Photothermal-assisted solar hydrogen production: A review

Abstract

Hydrogen energy is widely regarded as one of the most promising clean energy sources to address contemporary energy and environmental challenges. Hydrogen production via solar energy facilitates the decoupling of energy supply and demand, thereby mitigating the intermittency and instability inherent in solar energy utilization. In the process of solar-driven hydrogen production, a substantial portion of solar energy is inevitably dissipated as heat due to material and system limitations. Therefore, the utilization of solar thermal energy to construct photothermal-assisted solar hydrogen production systems is of paramount importance for enhancing solar energy utilization efficiency. This paper provides a comprehensive review of the latest advancements in photothermal-assisted solar hydrogen production systems, with a focus on the application of photothermal effects in diverse solar hydrogen production systems. It offers an in-depth analysis of the mechanisms by which photothermal effects enhance the process, including photothermal excitation of pyroelectric effects, suppression of hydrogen–oxygen recombination, and enhancement of polaron transport.

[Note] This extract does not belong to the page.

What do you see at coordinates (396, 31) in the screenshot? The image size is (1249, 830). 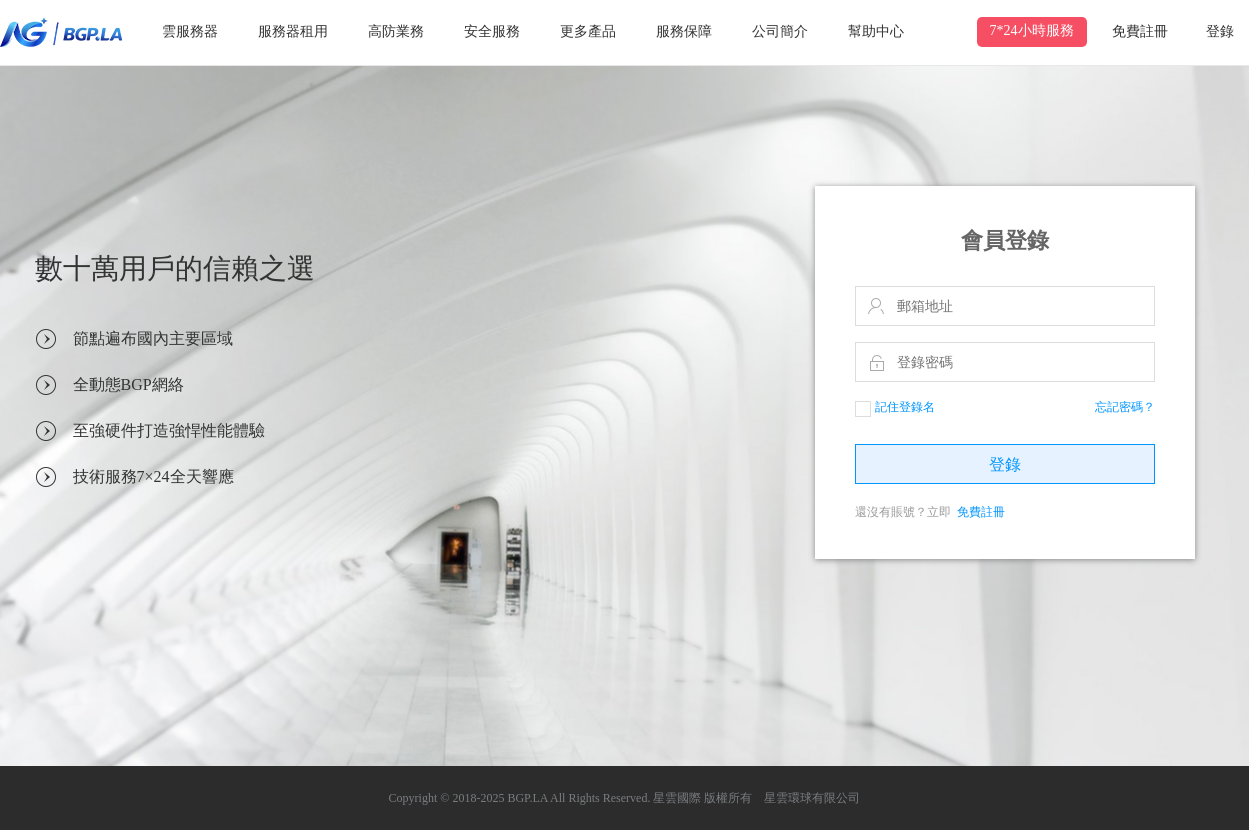 I see `高防業務` at bounding box center [396, 31].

Additionally, the paper reviews strategies for the integration of solar thermal energy into solar-coupled hydrogen production systems. Subsequently, evaluation metrics for photothermal-assisted solar hydrogen production are proposed, accompanied by a comparative analysis of various photothermal-assisted solar hydrogen production systems. Finally, the prospects and challenges of photothermal-assisted solar hydrogen production are discussed, providing a comprehensive outlook to guide future research in this field.